Moving on,you question the political Left’s ability to mobilise history, since “when it comes to treating the past as a weapon, the Conservative Party are, and always have been, the experts.” Why do you think this is? And how might we engage with history more effectively?
There is a very good line in Patrick Wright’s Living in an Old Country that I find quite useful. He talks about former British politician Tony Benn and his attempt to use history in the 1980s to evoke a narrative, which goes The Levellers, The Diggers, The Chartists, The General Strike, 1945, The Miner’s Strike. This is the mainstream Left’s historiography, right? If you go down to the Tolpuddle Martyrs’ Festival that is what you get. Wright’s problem with this history is that can’t really mobilise a memory of Socialism because Socialism hasn’t really happened. In order to have a successful movement, it has to be looking towards the future.

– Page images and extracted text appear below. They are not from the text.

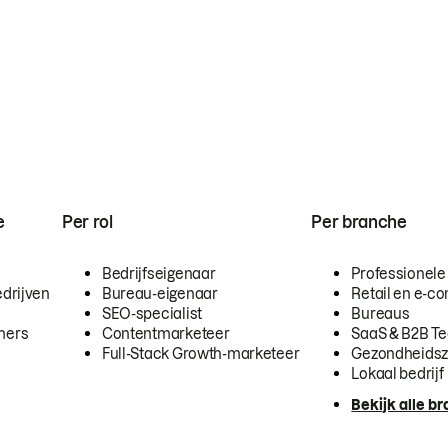
e
Per rol
Per branche
Bedrijfseigenaar
Professionele
drijven
Bureau-eigenaar
Retail en e-
SEO-specialist
Bureaus
mers
Contentmarketeer
SaaS & B2B T
Full-Stack Growth-marketeer
Gezondheidsz
Lokaal bedrijf
Bekijk alle b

It has to suggest that in the future we will have something different, it’s the possibility of constructing this or that – the possibilities of the future. But this doesn’t exist yet.
Now where this gets complicated, and I agree with this up to a point, is in systems of social democracy. And the fact that social democracy is a system that has been actively dismantled over the last 30 years, and the last five years with particular speed. That is obviously a memory – the remnants of it are all around us. My first couple of books were focused on this idea: if you went down Alexandra Road or, frankly, if you receive treatment in an NHS hospital, you are experiencing a small fragment of a different idea of running society. And I think this is where it gets interesting.
But it is very difficult, it would seem, more so than I thought it was, to make that point. There are around six books that have either just come out or will in the next couple of months about Brutalism or Modernist housing. Almost all of them are coffee-table picture books with no real content, no history, no consideration about who actually lives there and the battles going on. No mention of the fact that the prime minister has singled out Brutalist architecture as a problem. It’s just more of a ‘let’s stare at pictures of Brutalist buildings,’ remarking how beautiful and wonderful they are. At a time like this, this should be considered negligence if publishers are dealing with this subject in such a depoliticised way. You have to talk about the politics or you’re not doing your job.
This is the problem. If you appeal to a memory, which is what I try to do, it doesn’t always account for the fact that memory and history are not the same thing, and people’s relationship to history is not always particularly thought-out, not always sophisticated. People like to pick and choose. And I guess the reason why the bulk of the middle of the book, which people either really dislike or really like, was trying to figure out what was this when it actually happened. What was austerity? What was its relationship to empire? What was its base of support? What did it make possible? I think these are really interesting questions but at the moment we have a lot of, ‘Fuck Yeah Welfare State Architecture’ stuff out there. And there’s not a lot I can do about that, apart from make myself absolutely clear.